No. 9 — PAUL BUTTERFIELD BLUES BAND – EAST-WEST (BLUES): That arguably the first psychedelic might have come from a blues band was one thing. That arguably one of the most influential blues albums of all time might have come from a white guy, well, that was another. That both things were wrapped up inside this Best of 2014 reissue, however, is undeniable. East-West — given a stunning remaster, courtesy of Audio Fidelity — opened doors not just for the blues, but all of rock. Newly tabbed Rock and Roll Hall of Famer Paul Butterfield stirred in raga and jazz, he led the others on searing flights of fancy, he played the harmonica with a fire and wit that drew favorable comparisons to Sonny Boy Williamson II and Little Walter Jacobs. He changed both blues and rock, forever.

No. 8 — DEEP PURPLE – LIVE IN VERONA (PROG/ROCK): There’s plenty to be said about the way Deep Purple meshes with the billowing emotions of an orchestra, and the setting in this ancient place. Live in Verona is, at least on the surface, a gorgeously captured moment, testament to an ageless format. But there’s more to it, much more. The film spotlights a band on its way back to relevancy. Working with Stephen Bentley-Klein’s Frankfurt-based Neue Philharmonie helped focus this long-running group like nothing in recent memory. Fast forward to a subsequent stop in Canada, where in the audience sat producer Bob Ezrin. He saw the same thing, and 2013’s Now What?!, a complete return to form, followed.

No. 7 — THE WHO – QUADROPHENIA: LIVE IN LONDON (POP/ROCK): Surprisingly vital, this Best of 2014 live take on the Who’s second rock opera ends up smashing expectations like Pete Townshend used to smash guitars. That is to say, completely. The addition of a few smart updates to their theme of youthful upheaval in 1960s London gives Live in London a swift kick in the pants. Meanwhile, the concert setting plays to this album’s innate strengths as a true song cycle, rather than a series of tunes. Even more so than the Who’s frankly overhyped Tommy, the dense and utterly interconnected Quadrophenia was meant to be digested in one sitting. Along the way, Live in London casts an engrossing spell, without any need to dash to the turn table for a quick flip of the vinyl.

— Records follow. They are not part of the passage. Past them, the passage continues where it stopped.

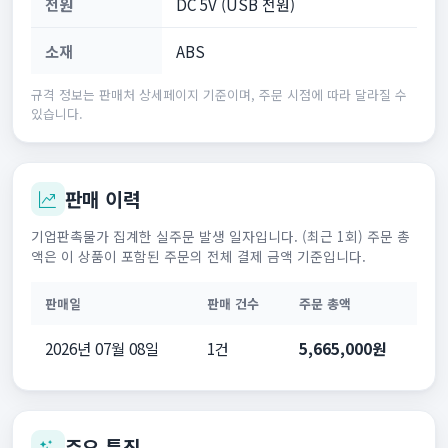
전원
DC 5V (USB 전원)
소재
ABS
규격 정보는 판매처 상세페이지 기준이며, 주문 시점에 따라 달라질 수
있습니다.
판매 이력
기업판촉물가 집계한 실주문 발생 일자입니다. (최근 1회) 주문 총
액은 이 상품이 포함된 주문의 전체 결제 금액 기준입니다.
판매일
판매 건수
주문 총액
2026년 07월 08일
1건
5,665,000원
주요 특징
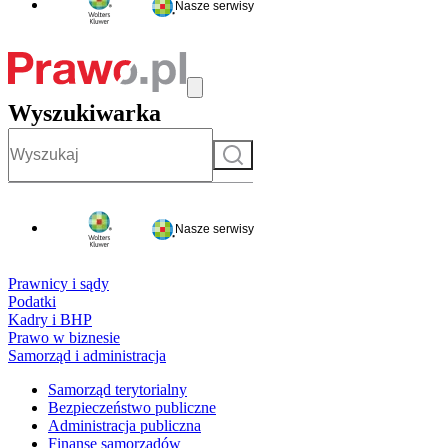
Nasze serwisy
Wyszukiwarka
Szukaj
Nasze serwisy
Prawnicy i sądy
Podatki
Kadry i BHP
Prawo w biznesie
Samorząd i administracja
Samorząd terytorialny
Bezpieczeństwo publiczne
Administracja publiczna
Finanse samorządów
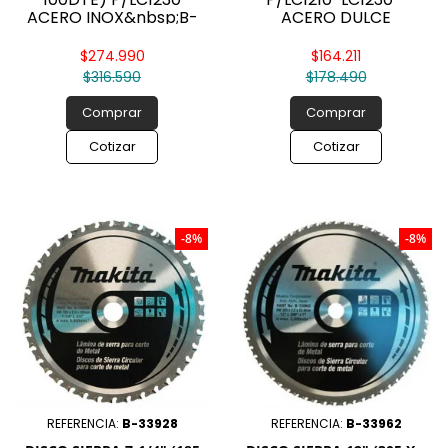
ACERO INOX&nbsp;B-
ACERO DULCE
23145 Makita
$274.990
$164.211
$316.590
$178.490
Comprar
Comprar
Cotizar
Cotizar
-8%
-8%
REFERENCIA:
B-33928
REFERENCIA:
B-33962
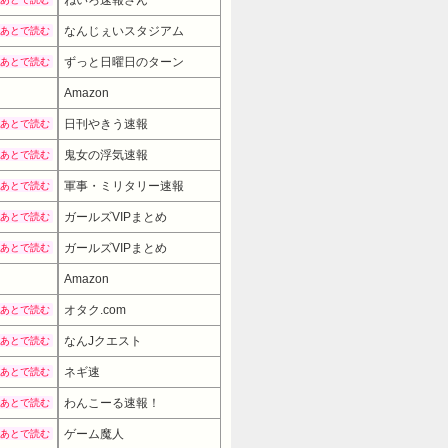
なんじぇいスタジアム
あとで読む
ずっと日曜日のターン
あとで読む
Amazon
日刊やきう速報
あとで読む
鬼女の浮気速報
あとで読む
軍事・ミリタリー速報
あとで読む
ガールズVIPまとめ
あとで読む
ガールズVIPまとめ
あとで読む
Amazon
19980円
→ 16980円 （15:00時点）
オタク.com
あとで読む
なんJクエスト
あとで読む
ネギ速
あとで読む
わんこーる速報！
あとで読む
ゲーム魔人
あとで読む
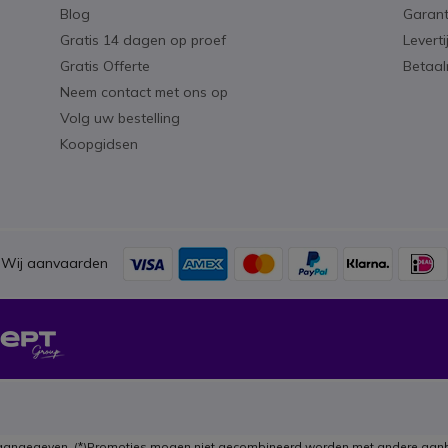
Blog
Garant
Gratis 14 dagen op proef
Levert
Gratis Offerte
Betaa
Neem contact met ons op
Volg uw bestelling
Koopgidsen
Wij aanvaarden
ers aangegeven. (*)Promoties mogen niet gecombineerd worden met andere aanb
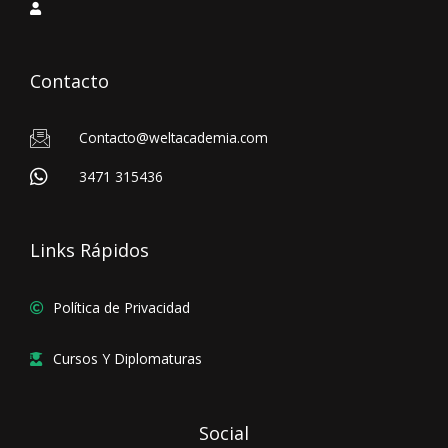
Contacto
Contacto@weltacademia.com
3471 315436
Links Rápidos
Política de Privacidad
Cursos Y Diplomaturas
Social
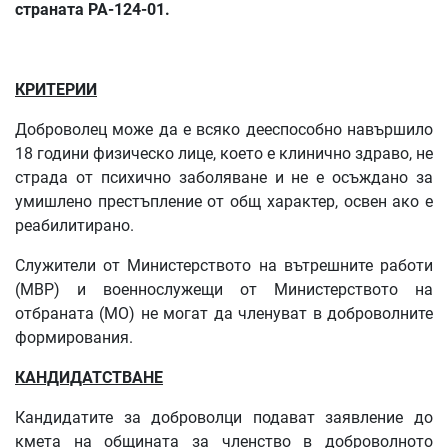
страната РА-124-01.
КРИТЕРИИ
Доброволец може да е всяко дееспособно навършило
18 години физическо лице, което е клинично здраво, не
страда от психично заболяване и не е осъждано за
умишлено престъпление от общ характер, освен ако е
реабилитирано.
Служители от Министерството на вътрешните работи
(МВР) и военнослужещи от Министерството на
отбраната (МО) не могат да членуват в доброволните
формирования.
КАНДИДАТСТВАНЕ
Кандидатите за доброволци подават заявление до
кмета на общината за членство в доброволното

No. 6 — ROGER TAYLOR — BEST (POP/ROCK): In case you missed it, Roger Taylor — when he wasn’t penning Queen’s “Radio Ga Ga” or “A Kind of Magic,” both of them charttoppers — constructed a series of his own well-received, if sadly sporadic, solo musings. Best gave listeners (in particular those in the U.S., where Taylor for some reason has never quite caught on apart from Queen) the chance to put all of that into context. Far from just serving as the guy bashing away behind the late Freddie Mercury, Taylor is revealed as a stand-alone personification of Queen’s essential dichotomy between straight-ahead rock crunch and outsized pomp-pop.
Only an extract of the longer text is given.